Aman Maqbool Ahamed, who is from the southern Indian state of Kerala, said he studied daily and followed a timetable prepared by his mom, Anitha.
Aman, now in grade 11 at Delhi Private School Sharjah (DPS Sharjah), was expecting to get more than 80 per cent in the results, released on Monday by India’s CBSE, or Central Board of Secondary Education.
“Nothing is impossible,” said Aman, 17, when asked about his message to students.
Aman said his revision strategy going in was to learn the difficult topics first and practice maths every day — maths and computers are among his favourite subjects. The student, who is from the city of Cochin in Kerala, also enjoys playing the keyboard and listening to music.
He has taken commerce as his main stream in high school and plans to study commerce and computers in college. Aman aspires for a career in finance, accounts or banking.
Aman’s father, Maqbool Ahamed, said his son gives “full credit” to his teachers, faculty, mentors and fellow students at DPS Sharjah.
Ahamed added that Aman’s younger brother Ayaan — who is in grade six at DPS Sharjah — is also “very supportive and caring for his elder brother.
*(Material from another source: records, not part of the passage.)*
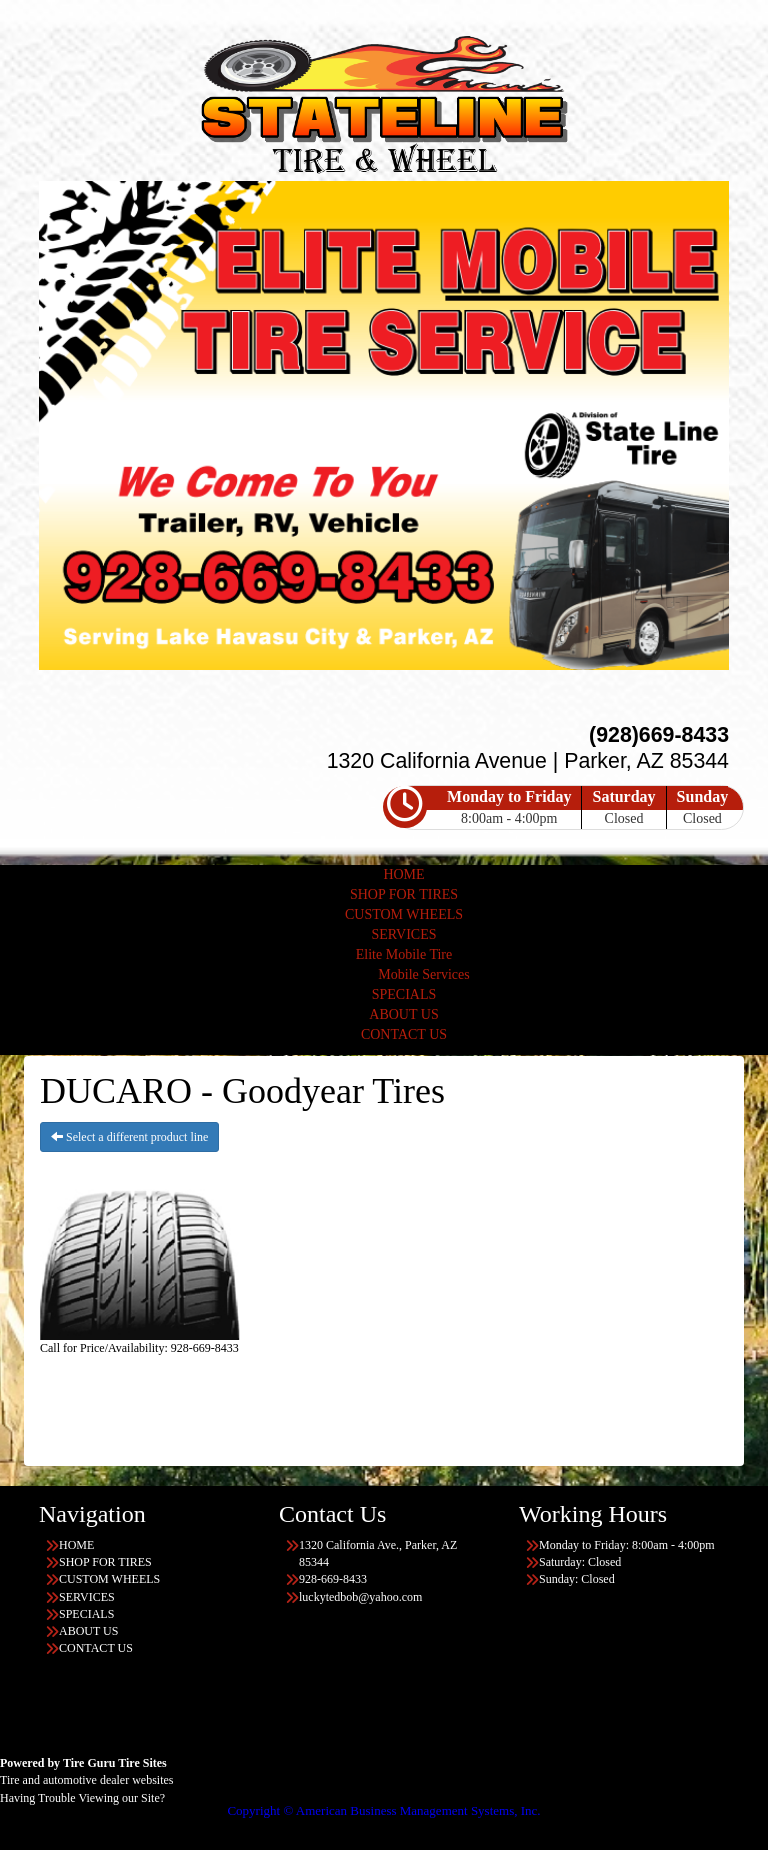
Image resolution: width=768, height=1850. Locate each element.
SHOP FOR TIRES (404, 894)
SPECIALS (404, 994)
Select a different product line (129, 1137)
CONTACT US (404, 1034)
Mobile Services (423, 974)
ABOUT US (403, 1014)
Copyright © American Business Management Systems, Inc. (383, 1810)
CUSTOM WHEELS (404, 914)
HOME (403, 874)
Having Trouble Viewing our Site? (82, 1798)
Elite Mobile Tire (404, 954)
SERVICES (403, 934)
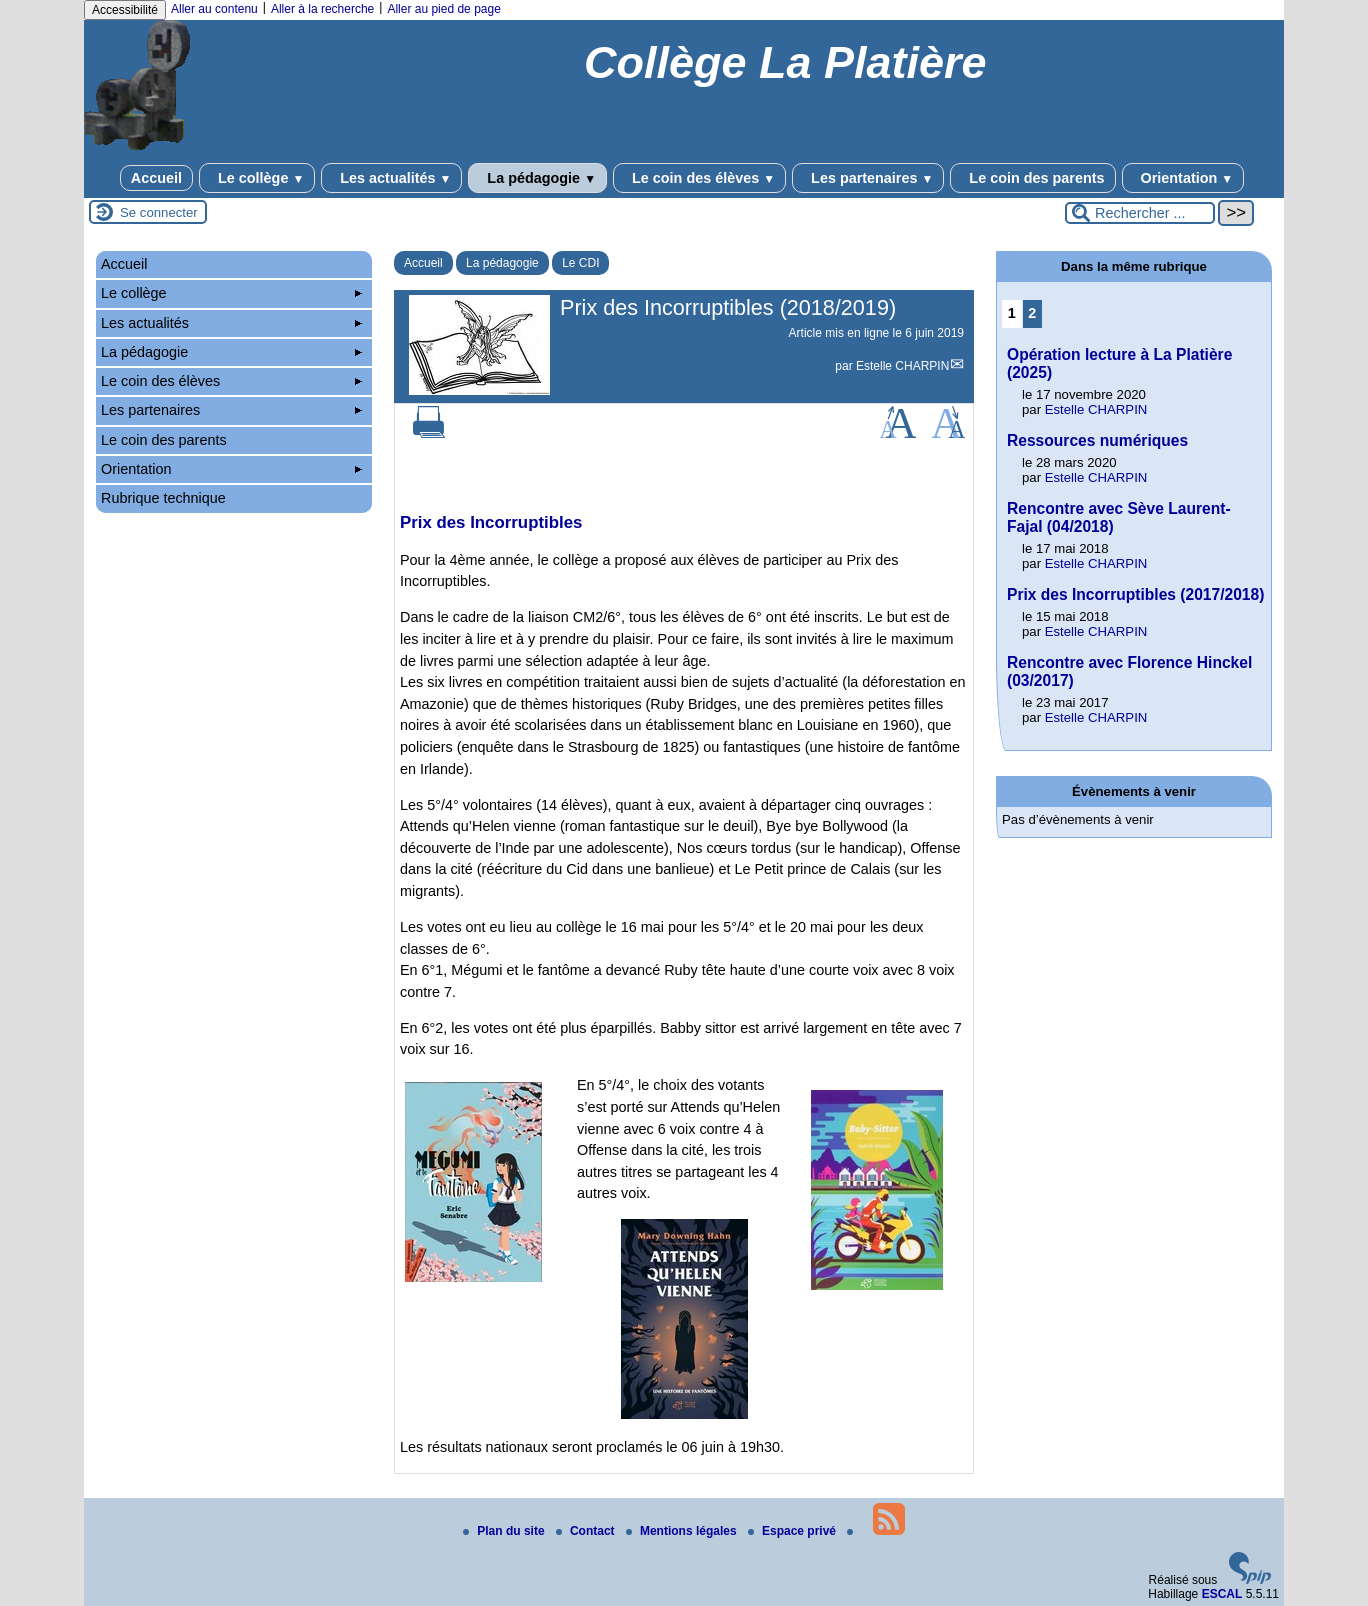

Ayaan is also part of Aman’s success”.
Ahamed added that Aman has never attended after-school tuitions or special coaching throughout his school tenure. His mother Anitha has been a constant support and she quit her career for the sake of Aman’s studies, he added.
Aman sat the CBSE exams with a scribe — schoolmate Devagya Gupta, who is now in grade 10.
Devagya, 15, said he volunteered to become Aman’s scribe because he wanted to see Aman reach his full potential. The two are now friends.
Devagya said Aman would dictate the answers in the exams and he would write them down. Devagya added that he also got to know Aman better in the lead up to the exams, which helped him perform his scribe responsibilities.
“This was my first time being a scribe. I did get guidance and training in pre-boards from the teachers on how to be a good scribe. Spending time with Aman was great; it also helped me understand how to keep him focused in the exams,” Devagya said. “We’re friends now and sometimes we see each other between classes. He’s one grade senior to me.”
Nasreen Bahar, special educator at DPS Sharjah, said Aman has “tremendous potential”. Aman joined the school in kindergarten and has always been guided by special educators alongside his mainstream classes, she added.
Bahar said “we have observed that Aman has a photographic memory” and remembers all his teachers and what subject they taught since grade one. She added that Aman can also tell what day it was on any date given to him from the year 2006 onwards.
Bahar said the school, its principal Vandana Marwaha, and UAE education officials “have always approved and provided the necessary facilities and accommodations for children with special educational needs”.
Marwaha said: “DPS Sharjah’s culture and organisation is not only to focus the best teachers on those children with the highest abilities, but also the best teachers and better-targeted resources to those most in need.”